Cuando le había dicho que podía cuidarse sola lo decía en serio, aunque cuidarse era una cosa y sobrevivir a Dexter Black algo totalmente diferente.

Es entonces que en ese momento que él quita la mano, sus ojos se entrecierran levemente , mostrando una de esas sonrisas que hablan más de demonio que de los ángeles que podrían haber pintado su cara.- Vaya, y yo que esperaba poder engañarte.- Un chasquido de lengua, un suave movimiento de hombros y la clara mentira sobre el engaño en sus palabras, sabía de sobra que no iba a poder engañarle, por eso había ido directa.
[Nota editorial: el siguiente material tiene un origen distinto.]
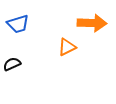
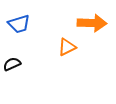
blue trapezoid: moved 1 px right
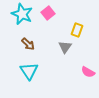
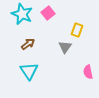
brown arrow: rotated 80 degrees counterclockwise
pink semicircle: rotated 48 degrees clockwise
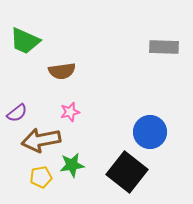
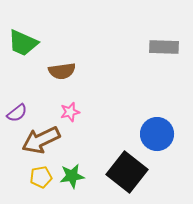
green trapezoid: moved 2 px left, 2 px down
blue circle: moved 7 px right, 2 px down
brown arrow: rotated 15 degrees counterclockwise
green star: moved 11 px down
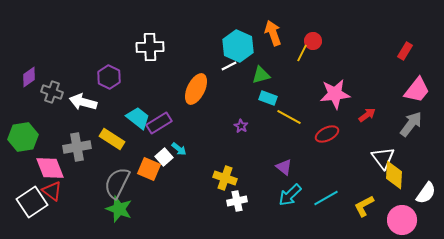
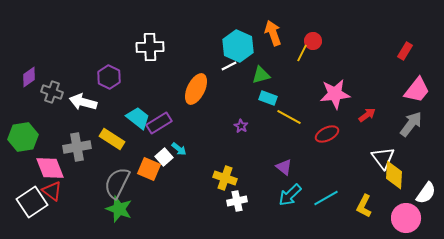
yellow L-shape at (364, 206): rotated 35 degrees counterclockwise
pink circle at (402, 220): moved 4 px right, 2 px up
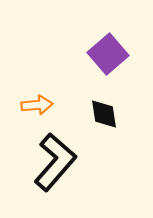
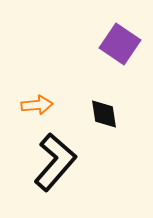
purple square: moved 12 px right, 10 px up; rotated 15 degrees counterclockwise
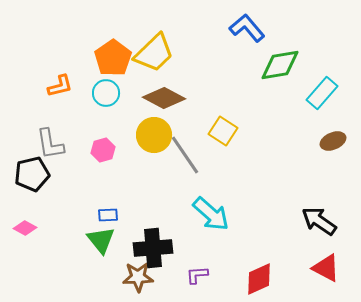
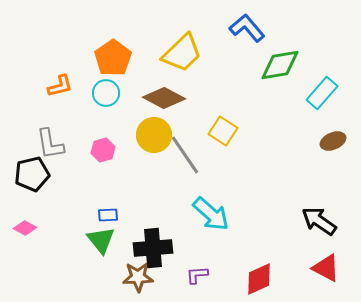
yellow trapezoid: moved 28 px right
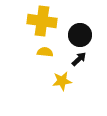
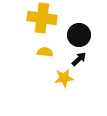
yellow cross: moved 3 px up
black circle: moved 1 px left
yellow star: moved 2 px right, 3 px up
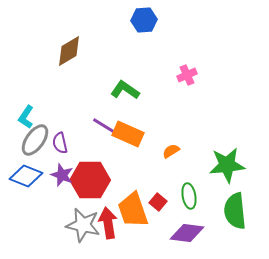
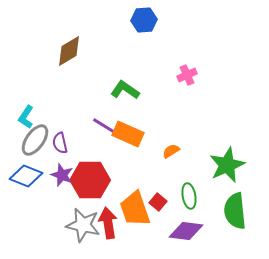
green star: rotated 18 degrees counterclockwise
orange trapezoid: moved 2 px right, 1 px up
purple diamond: moved 1 px left, 2 px up
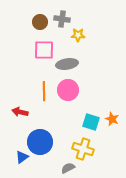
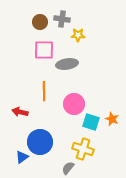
pink circle: moved 6 px right, 14 px down
gray semicircle: rotated 24 degrees counterclockwise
-Eres algo famoso como para no conocerte, pero queda feo decir que te conozco y que quiero que me regales una mano, intento tener modales.- Algo de indignación en unos labios que se tuercen suavemente en un puchero, antes de darle un trago a aquella copa con la esperanza de no pensar demasiado. Como intentara complicar todo aquello, iba a ser peor, ya que intentar manejar o manipularle se descartaba.

-¿Si lo hago me la darás? Lo dudo mucho…- Pero como no perdía nada, se giró suavemente, colocándose de lado en la barra, ladeando el rostro. La larga marea de plata se deslizó suavemente por su hombro y lanzó el más directo de sus ataques.- ¿Me dejas tu mano para hacer una copia con fines puramente médicos? Me vale un dedo realmente, pero por pedir ya que estoy.- Cruza los brazos bajo el pecho, con algo de duda y una sonrisa ladeada.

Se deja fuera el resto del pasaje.